Keir Starmer's Key Promises: Where Does the UK Government Actually Stand?
From NHS waiting times to housebuilding and living standards, we break down how Starmer's government is performing against its own measurable targets.
Keir Starmer's Promises Under the Microscope
Facing mounting pressure from within his own party following significant electoral losses, Prime Minister Keir Starmer has reaffirmed his commitment to delivering what he described as "a stronger and fairer Britain." But how does that rhetoric hold up against the hard data?
Back in December 2024, Starmer laid out a series of concrete, measurable milestones covering housing, healthcare, living standards, and policing. With scrutiny intensifying, it is worth examining each commitment in detail.
Housing: An Ambitious Target Still Out of Reach
The government has pledged to deliver 1.5 million safe and decent homes across England before the end of this Parliament in 2029. Progress is tracked through net additional dwellings — essentially the balance between new properties completed or converted and those demolished.
To hit that overall figure, the country would need to average around 300,000 new homes per year. Currently, the delivery rate sits at just over 200,000 annually — a significant shortfall.
Ministers have argued that output was always expected to accelerate in the later years of the Parliament. However, the current rate of delivery is actually lower than what was achieved in the final years of the previous Conservative administration — a fact critics have been quick to highlight.
Adding further complexity, rising construction material costs and higher energy prices — partly driven by the fallout from the Iran war — are placing additional pressure on the sector's ability to scale up.

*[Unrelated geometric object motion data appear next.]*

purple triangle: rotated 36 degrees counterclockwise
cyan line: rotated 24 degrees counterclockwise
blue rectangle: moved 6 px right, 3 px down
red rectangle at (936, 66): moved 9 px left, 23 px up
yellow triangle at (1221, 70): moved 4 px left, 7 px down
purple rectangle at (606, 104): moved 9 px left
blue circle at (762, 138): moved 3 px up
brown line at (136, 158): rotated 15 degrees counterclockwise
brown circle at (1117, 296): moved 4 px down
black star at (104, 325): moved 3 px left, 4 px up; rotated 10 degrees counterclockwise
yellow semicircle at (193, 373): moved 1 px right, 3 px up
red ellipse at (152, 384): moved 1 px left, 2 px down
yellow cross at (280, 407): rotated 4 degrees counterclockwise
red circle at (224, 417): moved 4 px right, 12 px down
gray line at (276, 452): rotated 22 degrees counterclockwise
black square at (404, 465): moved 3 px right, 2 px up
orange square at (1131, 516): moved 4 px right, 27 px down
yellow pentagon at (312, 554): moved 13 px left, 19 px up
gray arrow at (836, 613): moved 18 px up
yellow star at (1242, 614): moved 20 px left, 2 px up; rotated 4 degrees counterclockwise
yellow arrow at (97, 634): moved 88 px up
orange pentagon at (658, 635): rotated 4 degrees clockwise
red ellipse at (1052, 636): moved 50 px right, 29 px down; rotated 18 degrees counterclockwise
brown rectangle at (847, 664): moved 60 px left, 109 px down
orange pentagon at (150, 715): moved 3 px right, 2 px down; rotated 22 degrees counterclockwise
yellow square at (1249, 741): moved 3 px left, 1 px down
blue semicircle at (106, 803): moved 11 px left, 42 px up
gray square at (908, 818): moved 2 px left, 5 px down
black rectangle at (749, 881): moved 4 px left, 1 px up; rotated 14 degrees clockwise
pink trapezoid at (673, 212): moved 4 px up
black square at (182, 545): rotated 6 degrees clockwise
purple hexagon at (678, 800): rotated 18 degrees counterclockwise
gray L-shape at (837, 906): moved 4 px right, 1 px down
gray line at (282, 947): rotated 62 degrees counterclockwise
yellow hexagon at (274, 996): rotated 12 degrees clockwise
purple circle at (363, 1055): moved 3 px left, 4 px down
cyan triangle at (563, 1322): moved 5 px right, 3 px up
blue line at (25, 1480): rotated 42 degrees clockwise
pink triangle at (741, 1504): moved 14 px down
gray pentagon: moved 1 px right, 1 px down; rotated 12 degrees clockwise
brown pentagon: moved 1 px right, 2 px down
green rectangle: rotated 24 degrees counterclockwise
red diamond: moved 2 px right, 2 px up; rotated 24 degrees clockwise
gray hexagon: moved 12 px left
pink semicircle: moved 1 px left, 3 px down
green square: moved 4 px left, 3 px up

When Can We Expect Updates?
Official housing figures covering the year to the end of March are published each November. A more timely indicator tracked by BBC Verify monitors new homes receiving their first Energy Performance Certificate (EPC), with data released approximately one month after each quarter ends.
NHS Waiting Times: Slow Progress Toward a Distant Goal
On healthcare, the government's pledge is clear: 92% of patients in England should be seen within 18 weeks of referral by the end of this Parliament.
The most recent NHS data for England, covering February 2026, shows that 62.6% of patients awaiting procedures were seen within that timeframe. When Labour came to power in July 2024, that figure stood at 58.8% — meaning there has been incremental but modest improvement.
The government set an interim milestone of 65% by March 2026, with those results due for release on Thursday 14 May.
Putting the 92% target into historical context: the last time that benchmark was achieved was back in 2015, underscoring just how challenging the road ahead remains.
When Can We Expect Updates?
NHS waiting list data is published approximately six weeks after the end of each month, allowing for relatively regular monitoring of progress.
Living Standards: A Strong Start, but Uncertainty Ahead
Starmer's government has committed to raising living standards across every part of the United Kingdom — measured primarily through real household disposable income (RHDI) per person. This metric reflects what individuals actually retain after accounting for taxes, benefits, and inflation.
Notably, RHDI per person failed to grow between 2019 and 2024 — the first such stagnation since the 1950–51 Parliament, according to analysis by the Resolution Foundation.
In the government's first year, 2024–25, RHDI per person rose by a robust 3.1%. However, forecasts from the Office for Budget Responsibility (OBR), published in March 2026, paint a more cautious picture — projecting just 0.1% growth for 2025–26, and roughly 0.5% annually over the five years that follow. Those projections were released in the immediate aftermath of the Iran war's outbreak, adding economic uncertainty to an already fragile outlook.
A secondary indicator, GDP per capita, showed 1.1% growth in 2025 after recording zero growth in 2024 — a modest but meaningful signal of economic recovery.
When Can We Expect Updates?
RHDI figures are published around three months after each quarter closes, while GDP per capita data arrives approximately six weeks after each quarter ends.
Policing: A Promise Still Taking Shape
The government has pledged to put 13,000 additional police officers, community support officers (PCSOs), and volunteer special constables into neighbourhood policing roles across England and Wales before Parliament concludes.
The Home Office has yet to provide a detailed breakdown of how those roles will be distributed, confirming only that it will "work with police forces on the mix of roles." Concrete progress data on this pledge remains limited, making it one of the more difficult milestones to independently assess at this stage.
The Bigger Picture
Across housing, health, living standards, and policing, Starmer's government is making incremental headway on some fronts while falling noticeably short on others. With the 2029 Parliamentary deadline still some years away, there remains time to close the gap — but the scale of the challenge, compounded by global economic pressures, means these targets will require considerably more than good intentions to achieve.